The name of the base system (platform): | Artificial intelligence (AI, Artificial intelligence, AI) |
Developers: | Moscow Institute of Physics and Technology (MIPT), Institute of Artificial Intelligence (AIRI), Russian Academy of Sciences (RAS) |
Date of the premiere of the system: | 2024/02/16 |
Technology: | Robotics |
Main article: Robots (robotics)
2024: Announcement of the method of training robotic systems to determine the optimal algorithm of actions
Scientists from the Moscow Institute of Physics and Technology, the Institute of Artificial Intelligence AIRI and the Federal Research Center "Informatics and Management" of the Russian Academy of Sciences have developed a method for controlling a robotic system that performs its actions based on text instructions and visual information. The work is published in the IEEE Access journal. This was announced on February 16, 2024 by representatives of the Moscow Institute of Physics and Technology.
As reported, as a result, the robotic system was able to navigate in an unfamiliar environment and independently determine the algorithm of actions optimal for solving the task. Scientists believe that the further development of the technique will allow the creation of robots for autonomous execution or complex multi-step operations without human participation. According to scientists, this is a non-trivial task that has not yet been solved by anyone in the world. All developments in this area are still at the prototype level.
As a model, we used a roboruca with six degrees of freedom. Our goal was to teach her to sort by colors on her own and collect them into a given area. The roboruca should have its actions on the basis of text instructions and data from video cameras. explained the essence of the scientific work Alexey Staroverov, one of the authors of the study, graduate student of the Center for Cognitive Modeling MIPT |
According to him, the principle of operation of the manipulator training algorithm resembles the GPT model. Only unlike "smart chat," where the user, having set the command, receives the generated text, instead gives a sequence of actions. At the same time, as the scientist noted, for an electronic computing device that controls the manipulator, it is important after each action to receive feedback from video cameras in order to plan its next action based on the information received.
The novelty of the work is that we used ready-made language models to train the robot - algorithms that help translate natural speech into code that is understandable to the control system. It is neural networks that are trained on large amounts of text data. In our case, the multimodal RozumForme model was applied. Unlike others, it can generate an answer to both text requests and those made in the form of images. told Alexey Kovalev, co-author of the work Junior Researcher of the Federal Research Center "Informatics and Management" of the Russian Academy of Sciences |
He explained that during the work, a fine-tuning of the language model was carried out. Scientists have further trained the neural network so that it can "understand" the colors of the cubes, the distances to them and other parameters of the surrounding reality. The configuration was carried out in a virtual environment, and then an advanced language model was used to control the manipulator in a real environment. Step-by-step adaptation made it possible to adjust the language model so that it, receiving feedback from video cameras, could, based on learned algorithms, independently plan further actions and solve the tasks assigned to it.
Robotics initially implies a multimodal approach to information processing. That is, machine intelligence needs to be taken into account and synchronized, for example, personnel from video cameras, with data from lidars (devices for determining distances). This is commonly referred to as information integration.

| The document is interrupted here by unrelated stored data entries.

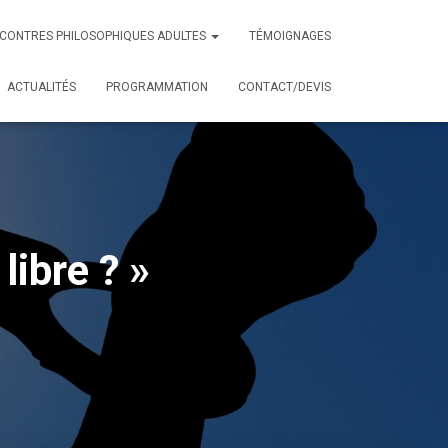
CONTRES PHILOSOPHIQUES ADULTES
TÉMOIGNAGES
ACTUALITÉS
PROGRAMMATION
CONTACT/DEVIS
 libre ? »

Such tasks are solved by different methods. However, the use of language models for these purposes has demonstrated the promise of the method. commented on the significance of the study Alexander Panov, group leader, leading researcher at the Institute of Artificial Intelligence AIRI and the Federal Research Center "Informatics and Management" |
According to scientists, the further goal of the work will be to teach the model to remember longer sequences of actions. This in the future will help robots perform that require a non-standard approach for a robotic system and assessment of the situation. For example, washing dishes, distinguishing objects and acting carefully, or tidying up an apartment, distinguishing between different rooms and objects and dividing them by purpose.